Supplied data START
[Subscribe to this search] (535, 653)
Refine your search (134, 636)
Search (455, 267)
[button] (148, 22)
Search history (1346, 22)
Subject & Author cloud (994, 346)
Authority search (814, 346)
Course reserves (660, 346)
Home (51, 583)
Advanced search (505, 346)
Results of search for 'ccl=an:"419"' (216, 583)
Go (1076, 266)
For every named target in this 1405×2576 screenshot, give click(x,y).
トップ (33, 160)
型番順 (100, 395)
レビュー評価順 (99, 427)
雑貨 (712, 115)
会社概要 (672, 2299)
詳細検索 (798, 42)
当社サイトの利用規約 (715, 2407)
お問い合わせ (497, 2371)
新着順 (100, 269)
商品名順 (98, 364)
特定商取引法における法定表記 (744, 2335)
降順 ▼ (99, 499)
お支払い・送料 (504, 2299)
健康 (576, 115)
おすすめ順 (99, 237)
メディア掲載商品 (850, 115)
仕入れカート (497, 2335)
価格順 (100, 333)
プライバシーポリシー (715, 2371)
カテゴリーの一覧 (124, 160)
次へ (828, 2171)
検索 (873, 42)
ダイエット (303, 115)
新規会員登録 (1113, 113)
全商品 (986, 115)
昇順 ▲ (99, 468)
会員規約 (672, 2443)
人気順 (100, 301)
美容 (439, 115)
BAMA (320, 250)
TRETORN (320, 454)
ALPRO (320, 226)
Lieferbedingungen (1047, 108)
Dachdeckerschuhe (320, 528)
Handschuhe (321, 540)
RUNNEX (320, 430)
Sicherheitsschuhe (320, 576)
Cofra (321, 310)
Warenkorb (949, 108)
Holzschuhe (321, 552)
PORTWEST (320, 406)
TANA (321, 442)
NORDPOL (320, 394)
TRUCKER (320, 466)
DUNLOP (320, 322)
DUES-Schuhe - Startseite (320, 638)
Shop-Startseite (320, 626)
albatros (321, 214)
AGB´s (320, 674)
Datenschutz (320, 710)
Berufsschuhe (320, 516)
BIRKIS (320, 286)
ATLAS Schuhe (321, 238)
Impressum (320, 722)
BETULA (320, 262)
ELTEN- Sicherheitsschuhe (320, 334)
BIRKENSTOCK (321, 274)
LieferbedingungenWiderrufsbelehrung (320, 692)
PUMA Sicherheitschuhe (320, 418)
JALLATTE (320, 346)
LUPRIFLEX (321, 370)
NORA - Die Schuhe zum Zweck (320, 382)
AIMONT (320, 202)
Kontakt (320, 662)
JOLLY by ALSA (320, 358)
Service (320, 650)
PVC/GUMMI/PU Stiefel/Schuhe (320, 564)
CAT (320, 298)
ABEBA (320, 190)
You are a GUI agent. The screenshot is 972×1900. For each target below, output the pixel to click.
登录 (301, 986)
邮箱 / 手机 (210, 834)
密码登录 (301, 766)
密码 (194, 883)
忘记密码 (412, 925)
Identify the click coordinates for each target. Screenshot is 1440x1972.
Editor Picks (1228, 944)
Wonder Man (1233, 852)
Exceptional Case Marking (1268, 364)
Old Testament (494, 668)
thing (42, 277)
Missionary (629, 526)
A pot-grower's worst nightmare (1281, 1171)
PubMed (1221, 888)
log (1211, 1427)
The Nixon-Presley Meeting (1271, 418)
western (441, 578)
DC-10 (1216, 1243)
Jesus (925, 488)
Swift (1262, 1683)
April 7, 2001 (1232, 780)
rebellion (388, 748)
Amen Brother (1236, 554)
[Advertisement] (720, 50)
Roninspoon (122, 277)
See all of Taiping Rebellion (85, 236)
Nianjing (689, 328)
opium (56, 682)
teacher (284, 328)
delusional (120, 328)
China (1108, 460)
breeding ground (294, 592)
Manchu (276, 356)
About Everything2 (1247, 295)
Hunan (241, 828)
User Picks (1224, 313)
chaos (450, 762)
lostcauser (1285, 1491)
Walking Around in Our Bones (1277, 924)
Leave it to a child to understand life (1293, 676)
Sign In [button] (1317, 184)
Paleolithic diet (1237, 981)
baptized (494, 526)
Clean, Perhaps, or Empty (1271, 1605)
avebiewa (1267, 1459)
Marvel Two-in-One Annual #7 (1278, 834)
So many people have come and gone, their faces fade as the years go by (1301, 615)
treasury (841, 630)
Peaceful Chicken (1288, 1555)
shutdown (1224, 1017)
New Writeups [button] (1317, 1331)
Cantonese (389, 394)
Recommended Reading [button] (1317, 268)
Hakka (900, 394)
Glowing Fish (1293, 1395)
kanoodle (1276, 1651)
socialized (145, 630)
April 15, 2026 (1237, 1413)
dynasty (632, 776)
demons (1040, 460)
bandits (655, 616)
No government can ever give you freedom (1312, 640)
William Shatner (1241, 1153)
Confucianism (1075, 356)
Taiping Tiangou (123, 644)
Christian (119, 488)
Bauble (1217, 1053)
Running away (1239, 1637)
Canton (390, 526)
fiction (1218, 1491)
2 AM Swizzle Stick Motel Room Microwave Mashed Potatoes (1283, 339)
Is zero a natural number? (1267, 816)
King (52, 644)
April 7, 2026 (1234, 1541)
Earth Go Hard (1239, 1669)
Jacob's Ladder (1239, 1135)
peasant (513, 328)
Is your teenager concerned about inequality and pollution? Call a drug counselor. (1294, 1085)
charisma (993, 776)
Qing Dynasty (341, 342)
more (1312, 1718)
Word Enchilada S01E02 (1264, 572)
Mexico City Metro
Supplied data END
Task goal –
Give the entries again in full, with nothing changed.

Response to the task –
[Subscribe to this search] (535, 653)
Refine your search (134, 636)
Search (455, 267)
[button] (148, 22)
Search history (1346, 22)
Subject & Author cloud (994, 346)
Authority search (814, 346)
Course reserves (660, 346)
Home (51, 583)
Advanced search (505, 346)
Results of search for 'ccl=an:"419"' (216, 583)
Go (1076, 266)
For every named target in this 1405×2576 screenshot, give click(x,y).
トップ (33, 160)
型番順 (100, 395)
レビュー評価順 (99, 427)
雑貨 (712, 115)
会社概要 (672, 2299)
詳細検索 (798, 42)
当社サイトの利用規約 (715, 2407)
お問い合わせ (497, 2371)
新着順 (100, 269)
商品名順 (98, 364)
特定商取引法における法定表記 (744, 2335)
降順 ▼ (99, 499)
お支払い・送料 (504, 2299)
健康 (576, 115)
おすすめ順 (99, 237)
メディア掲載商品 (850, 115)
仕入れカート (497, 2335)
価格順 (100, 333)
プライバシーポリシー (715, 2371)
カテゴリーの一覧 (124, 160)
次へ (828, 2171)
検索 (873, 42)
ダイエット (303, 115)
新規会員登録 (1113, 113)
全商品 (986, 115)
昇順 ▲ (99, 468)
会員規約 (672, 2443)
人気順 (100, 301)
美容 (439, 115)
BAMA (320, 250)
TRETORN (320, 454)
ALPRO (320, 226)
Lieferbedingungen (1047, 108)
Dachdeckerschuhe (320, 528)
Handschuhe (321, 540)
RUNNEX (320, 430)
Sicherheitsschuhe (320, 576)
Cofra (321, 310)
Warenkorb (949, 108)
Holzschuhe (321, 552)
PORTWEST (320, 406)
TANA (321, 442)
NORDPOL (320, 394)
TRUCKER (320, 466)
DUNLOP (320, 322)
DUES-Schuhe - Startseite (320, 638)
Shop-Startseite (320, 626)
albatros (321, 214)
AGB´s (320, 674)
Datenschutz (320, 710)
Berufsschuhe (320, 516)
BIRKIS (320, 286)
ATLAS Schuhe (321, 238)
Impressum (320, 722)
BETULA (320, 262)
ELTEN- Sicherheitsschuhe (320, 334)
BIRKENSTOCK (321, 274)
LieferbedingungenWiderrufsbelehrung (320, 692)
PUMA Sicherheitschuhe (320, 418)
JALLATTE (320, 346)
LUPRIFLEX (321, 370)
NORA - Die Schuhe zum Zweck (320, 382)
AIMONT (320, 202)
Kontakt (320, 662)
JOLLY by ALSA (320, 358)
Service (320, 650)
PVC/GUMMI/PU Stiefel/Schuhe (320, 564)
CAT (320, 298)
ABEBA (320, 190)
You are a GUI agent. The screenshot is 972×1900. For each target below, output the pixel to click.
登录 (301, 986)
邮箱 / 手机 (210, 834)
密码登录 (301, 766)
密码 (194, 883)
忘记密码 (412, 925)
Identify the click coordinates for each target. Screenshot is 1440x1972.
Editor Picks (1228, 944)
Wonder Man (1233, 852)
Exceptional Case Marking (1268, 364)
Old Testament (494, 668)
thing (42, 277)
Missionary (629, 526)
A pot-grower's worst nightmare (1281, 1171)
PubMed (1221, 888)
log (1211, 1427)
The Nixon-Presley Meeting (1271, 418)
western (441, 578)
DC-10 (1216, 1243)
Jesus (925, 488)
Swift (1262, 1683)
April 7, 2001 (1232, 780)
rebellion (388, 748)
Amen Brother (1236, 554)
[Advertisement] (720, 50)
Roninspoon (122, 277)
See all of Taiping Rebellion (85, 236)
Nianjing (689, 328)
opium (56, 682)
teacher (284, 328)
delusional (120, 328)
China (1108, 460)
breeding ground (294, 592)
Manchu (276, 356)
About Everything2 (1247, 295)
Hunan (241, 828)
User Picks (1224, 313)
chaos (450, 762)
lostcauser (1285, 1491)
Walking Around in Our Bones (1277, 924)
Leave it to a child to understand life (1293, 676)
Sign In [button] (1317, 184)
Paleolithic diet (1237, 981)
baptized (494, 526)
Clean, Perhaps, or Empty (1271, 1605)
avebiewa (1267, 1459)
Marvel Two-in-One Annual #7 (1278, 834)
So many people have come and gone, their faces fade as the years go by (1301, 615)
treasury (841, 630)
Peaceful Chicken (1288, 1555)
shutdown (1224, 1017)
New Writeups [button] (1317, 1331)
Cantonese (389, 394)
Recommended Reading [button] (1317, 268)
Hakka (900, 394)
Glowing Fish (1293, 1395)
kanoodle (1276, 1651)
socialized (145, 630)
April 15, 2026 (1237, 1413)
dynasty (632, 776)
demons (1040, 460)
bandits (655, 616)
No government can ever give you freedom (1312, 640)
William Shatner (1241, 1153)
Confucianism (1075, 356)
Taiping Tiangou (123, 644)
Christian (119, 488)
Bauble (1217, 1053)
Running away (1239, 1637)
Canton (390, 526)
fiction (1218, 1491)
2 AM Swizzle Stick Motel Room Microwave Mashed Potatoes (1283, 339)
Is zero a natural number? (1267, 816)
King (52, 644)
April 7, 2026 (1234, 1541)
Earth Go Hard (1239, 1669)
Jacob's Ladder (1239, 1135)
peasant (513, 328)
Is your teenager concerned about inequality and pollution? Call a drug counselor. (1294, 1085)
charisma (993, 776)
Qing Dynasty (341, 342)
more (1312, 1718)
Word Enchilada S01E02 (1264, 572)
Mexico City Metro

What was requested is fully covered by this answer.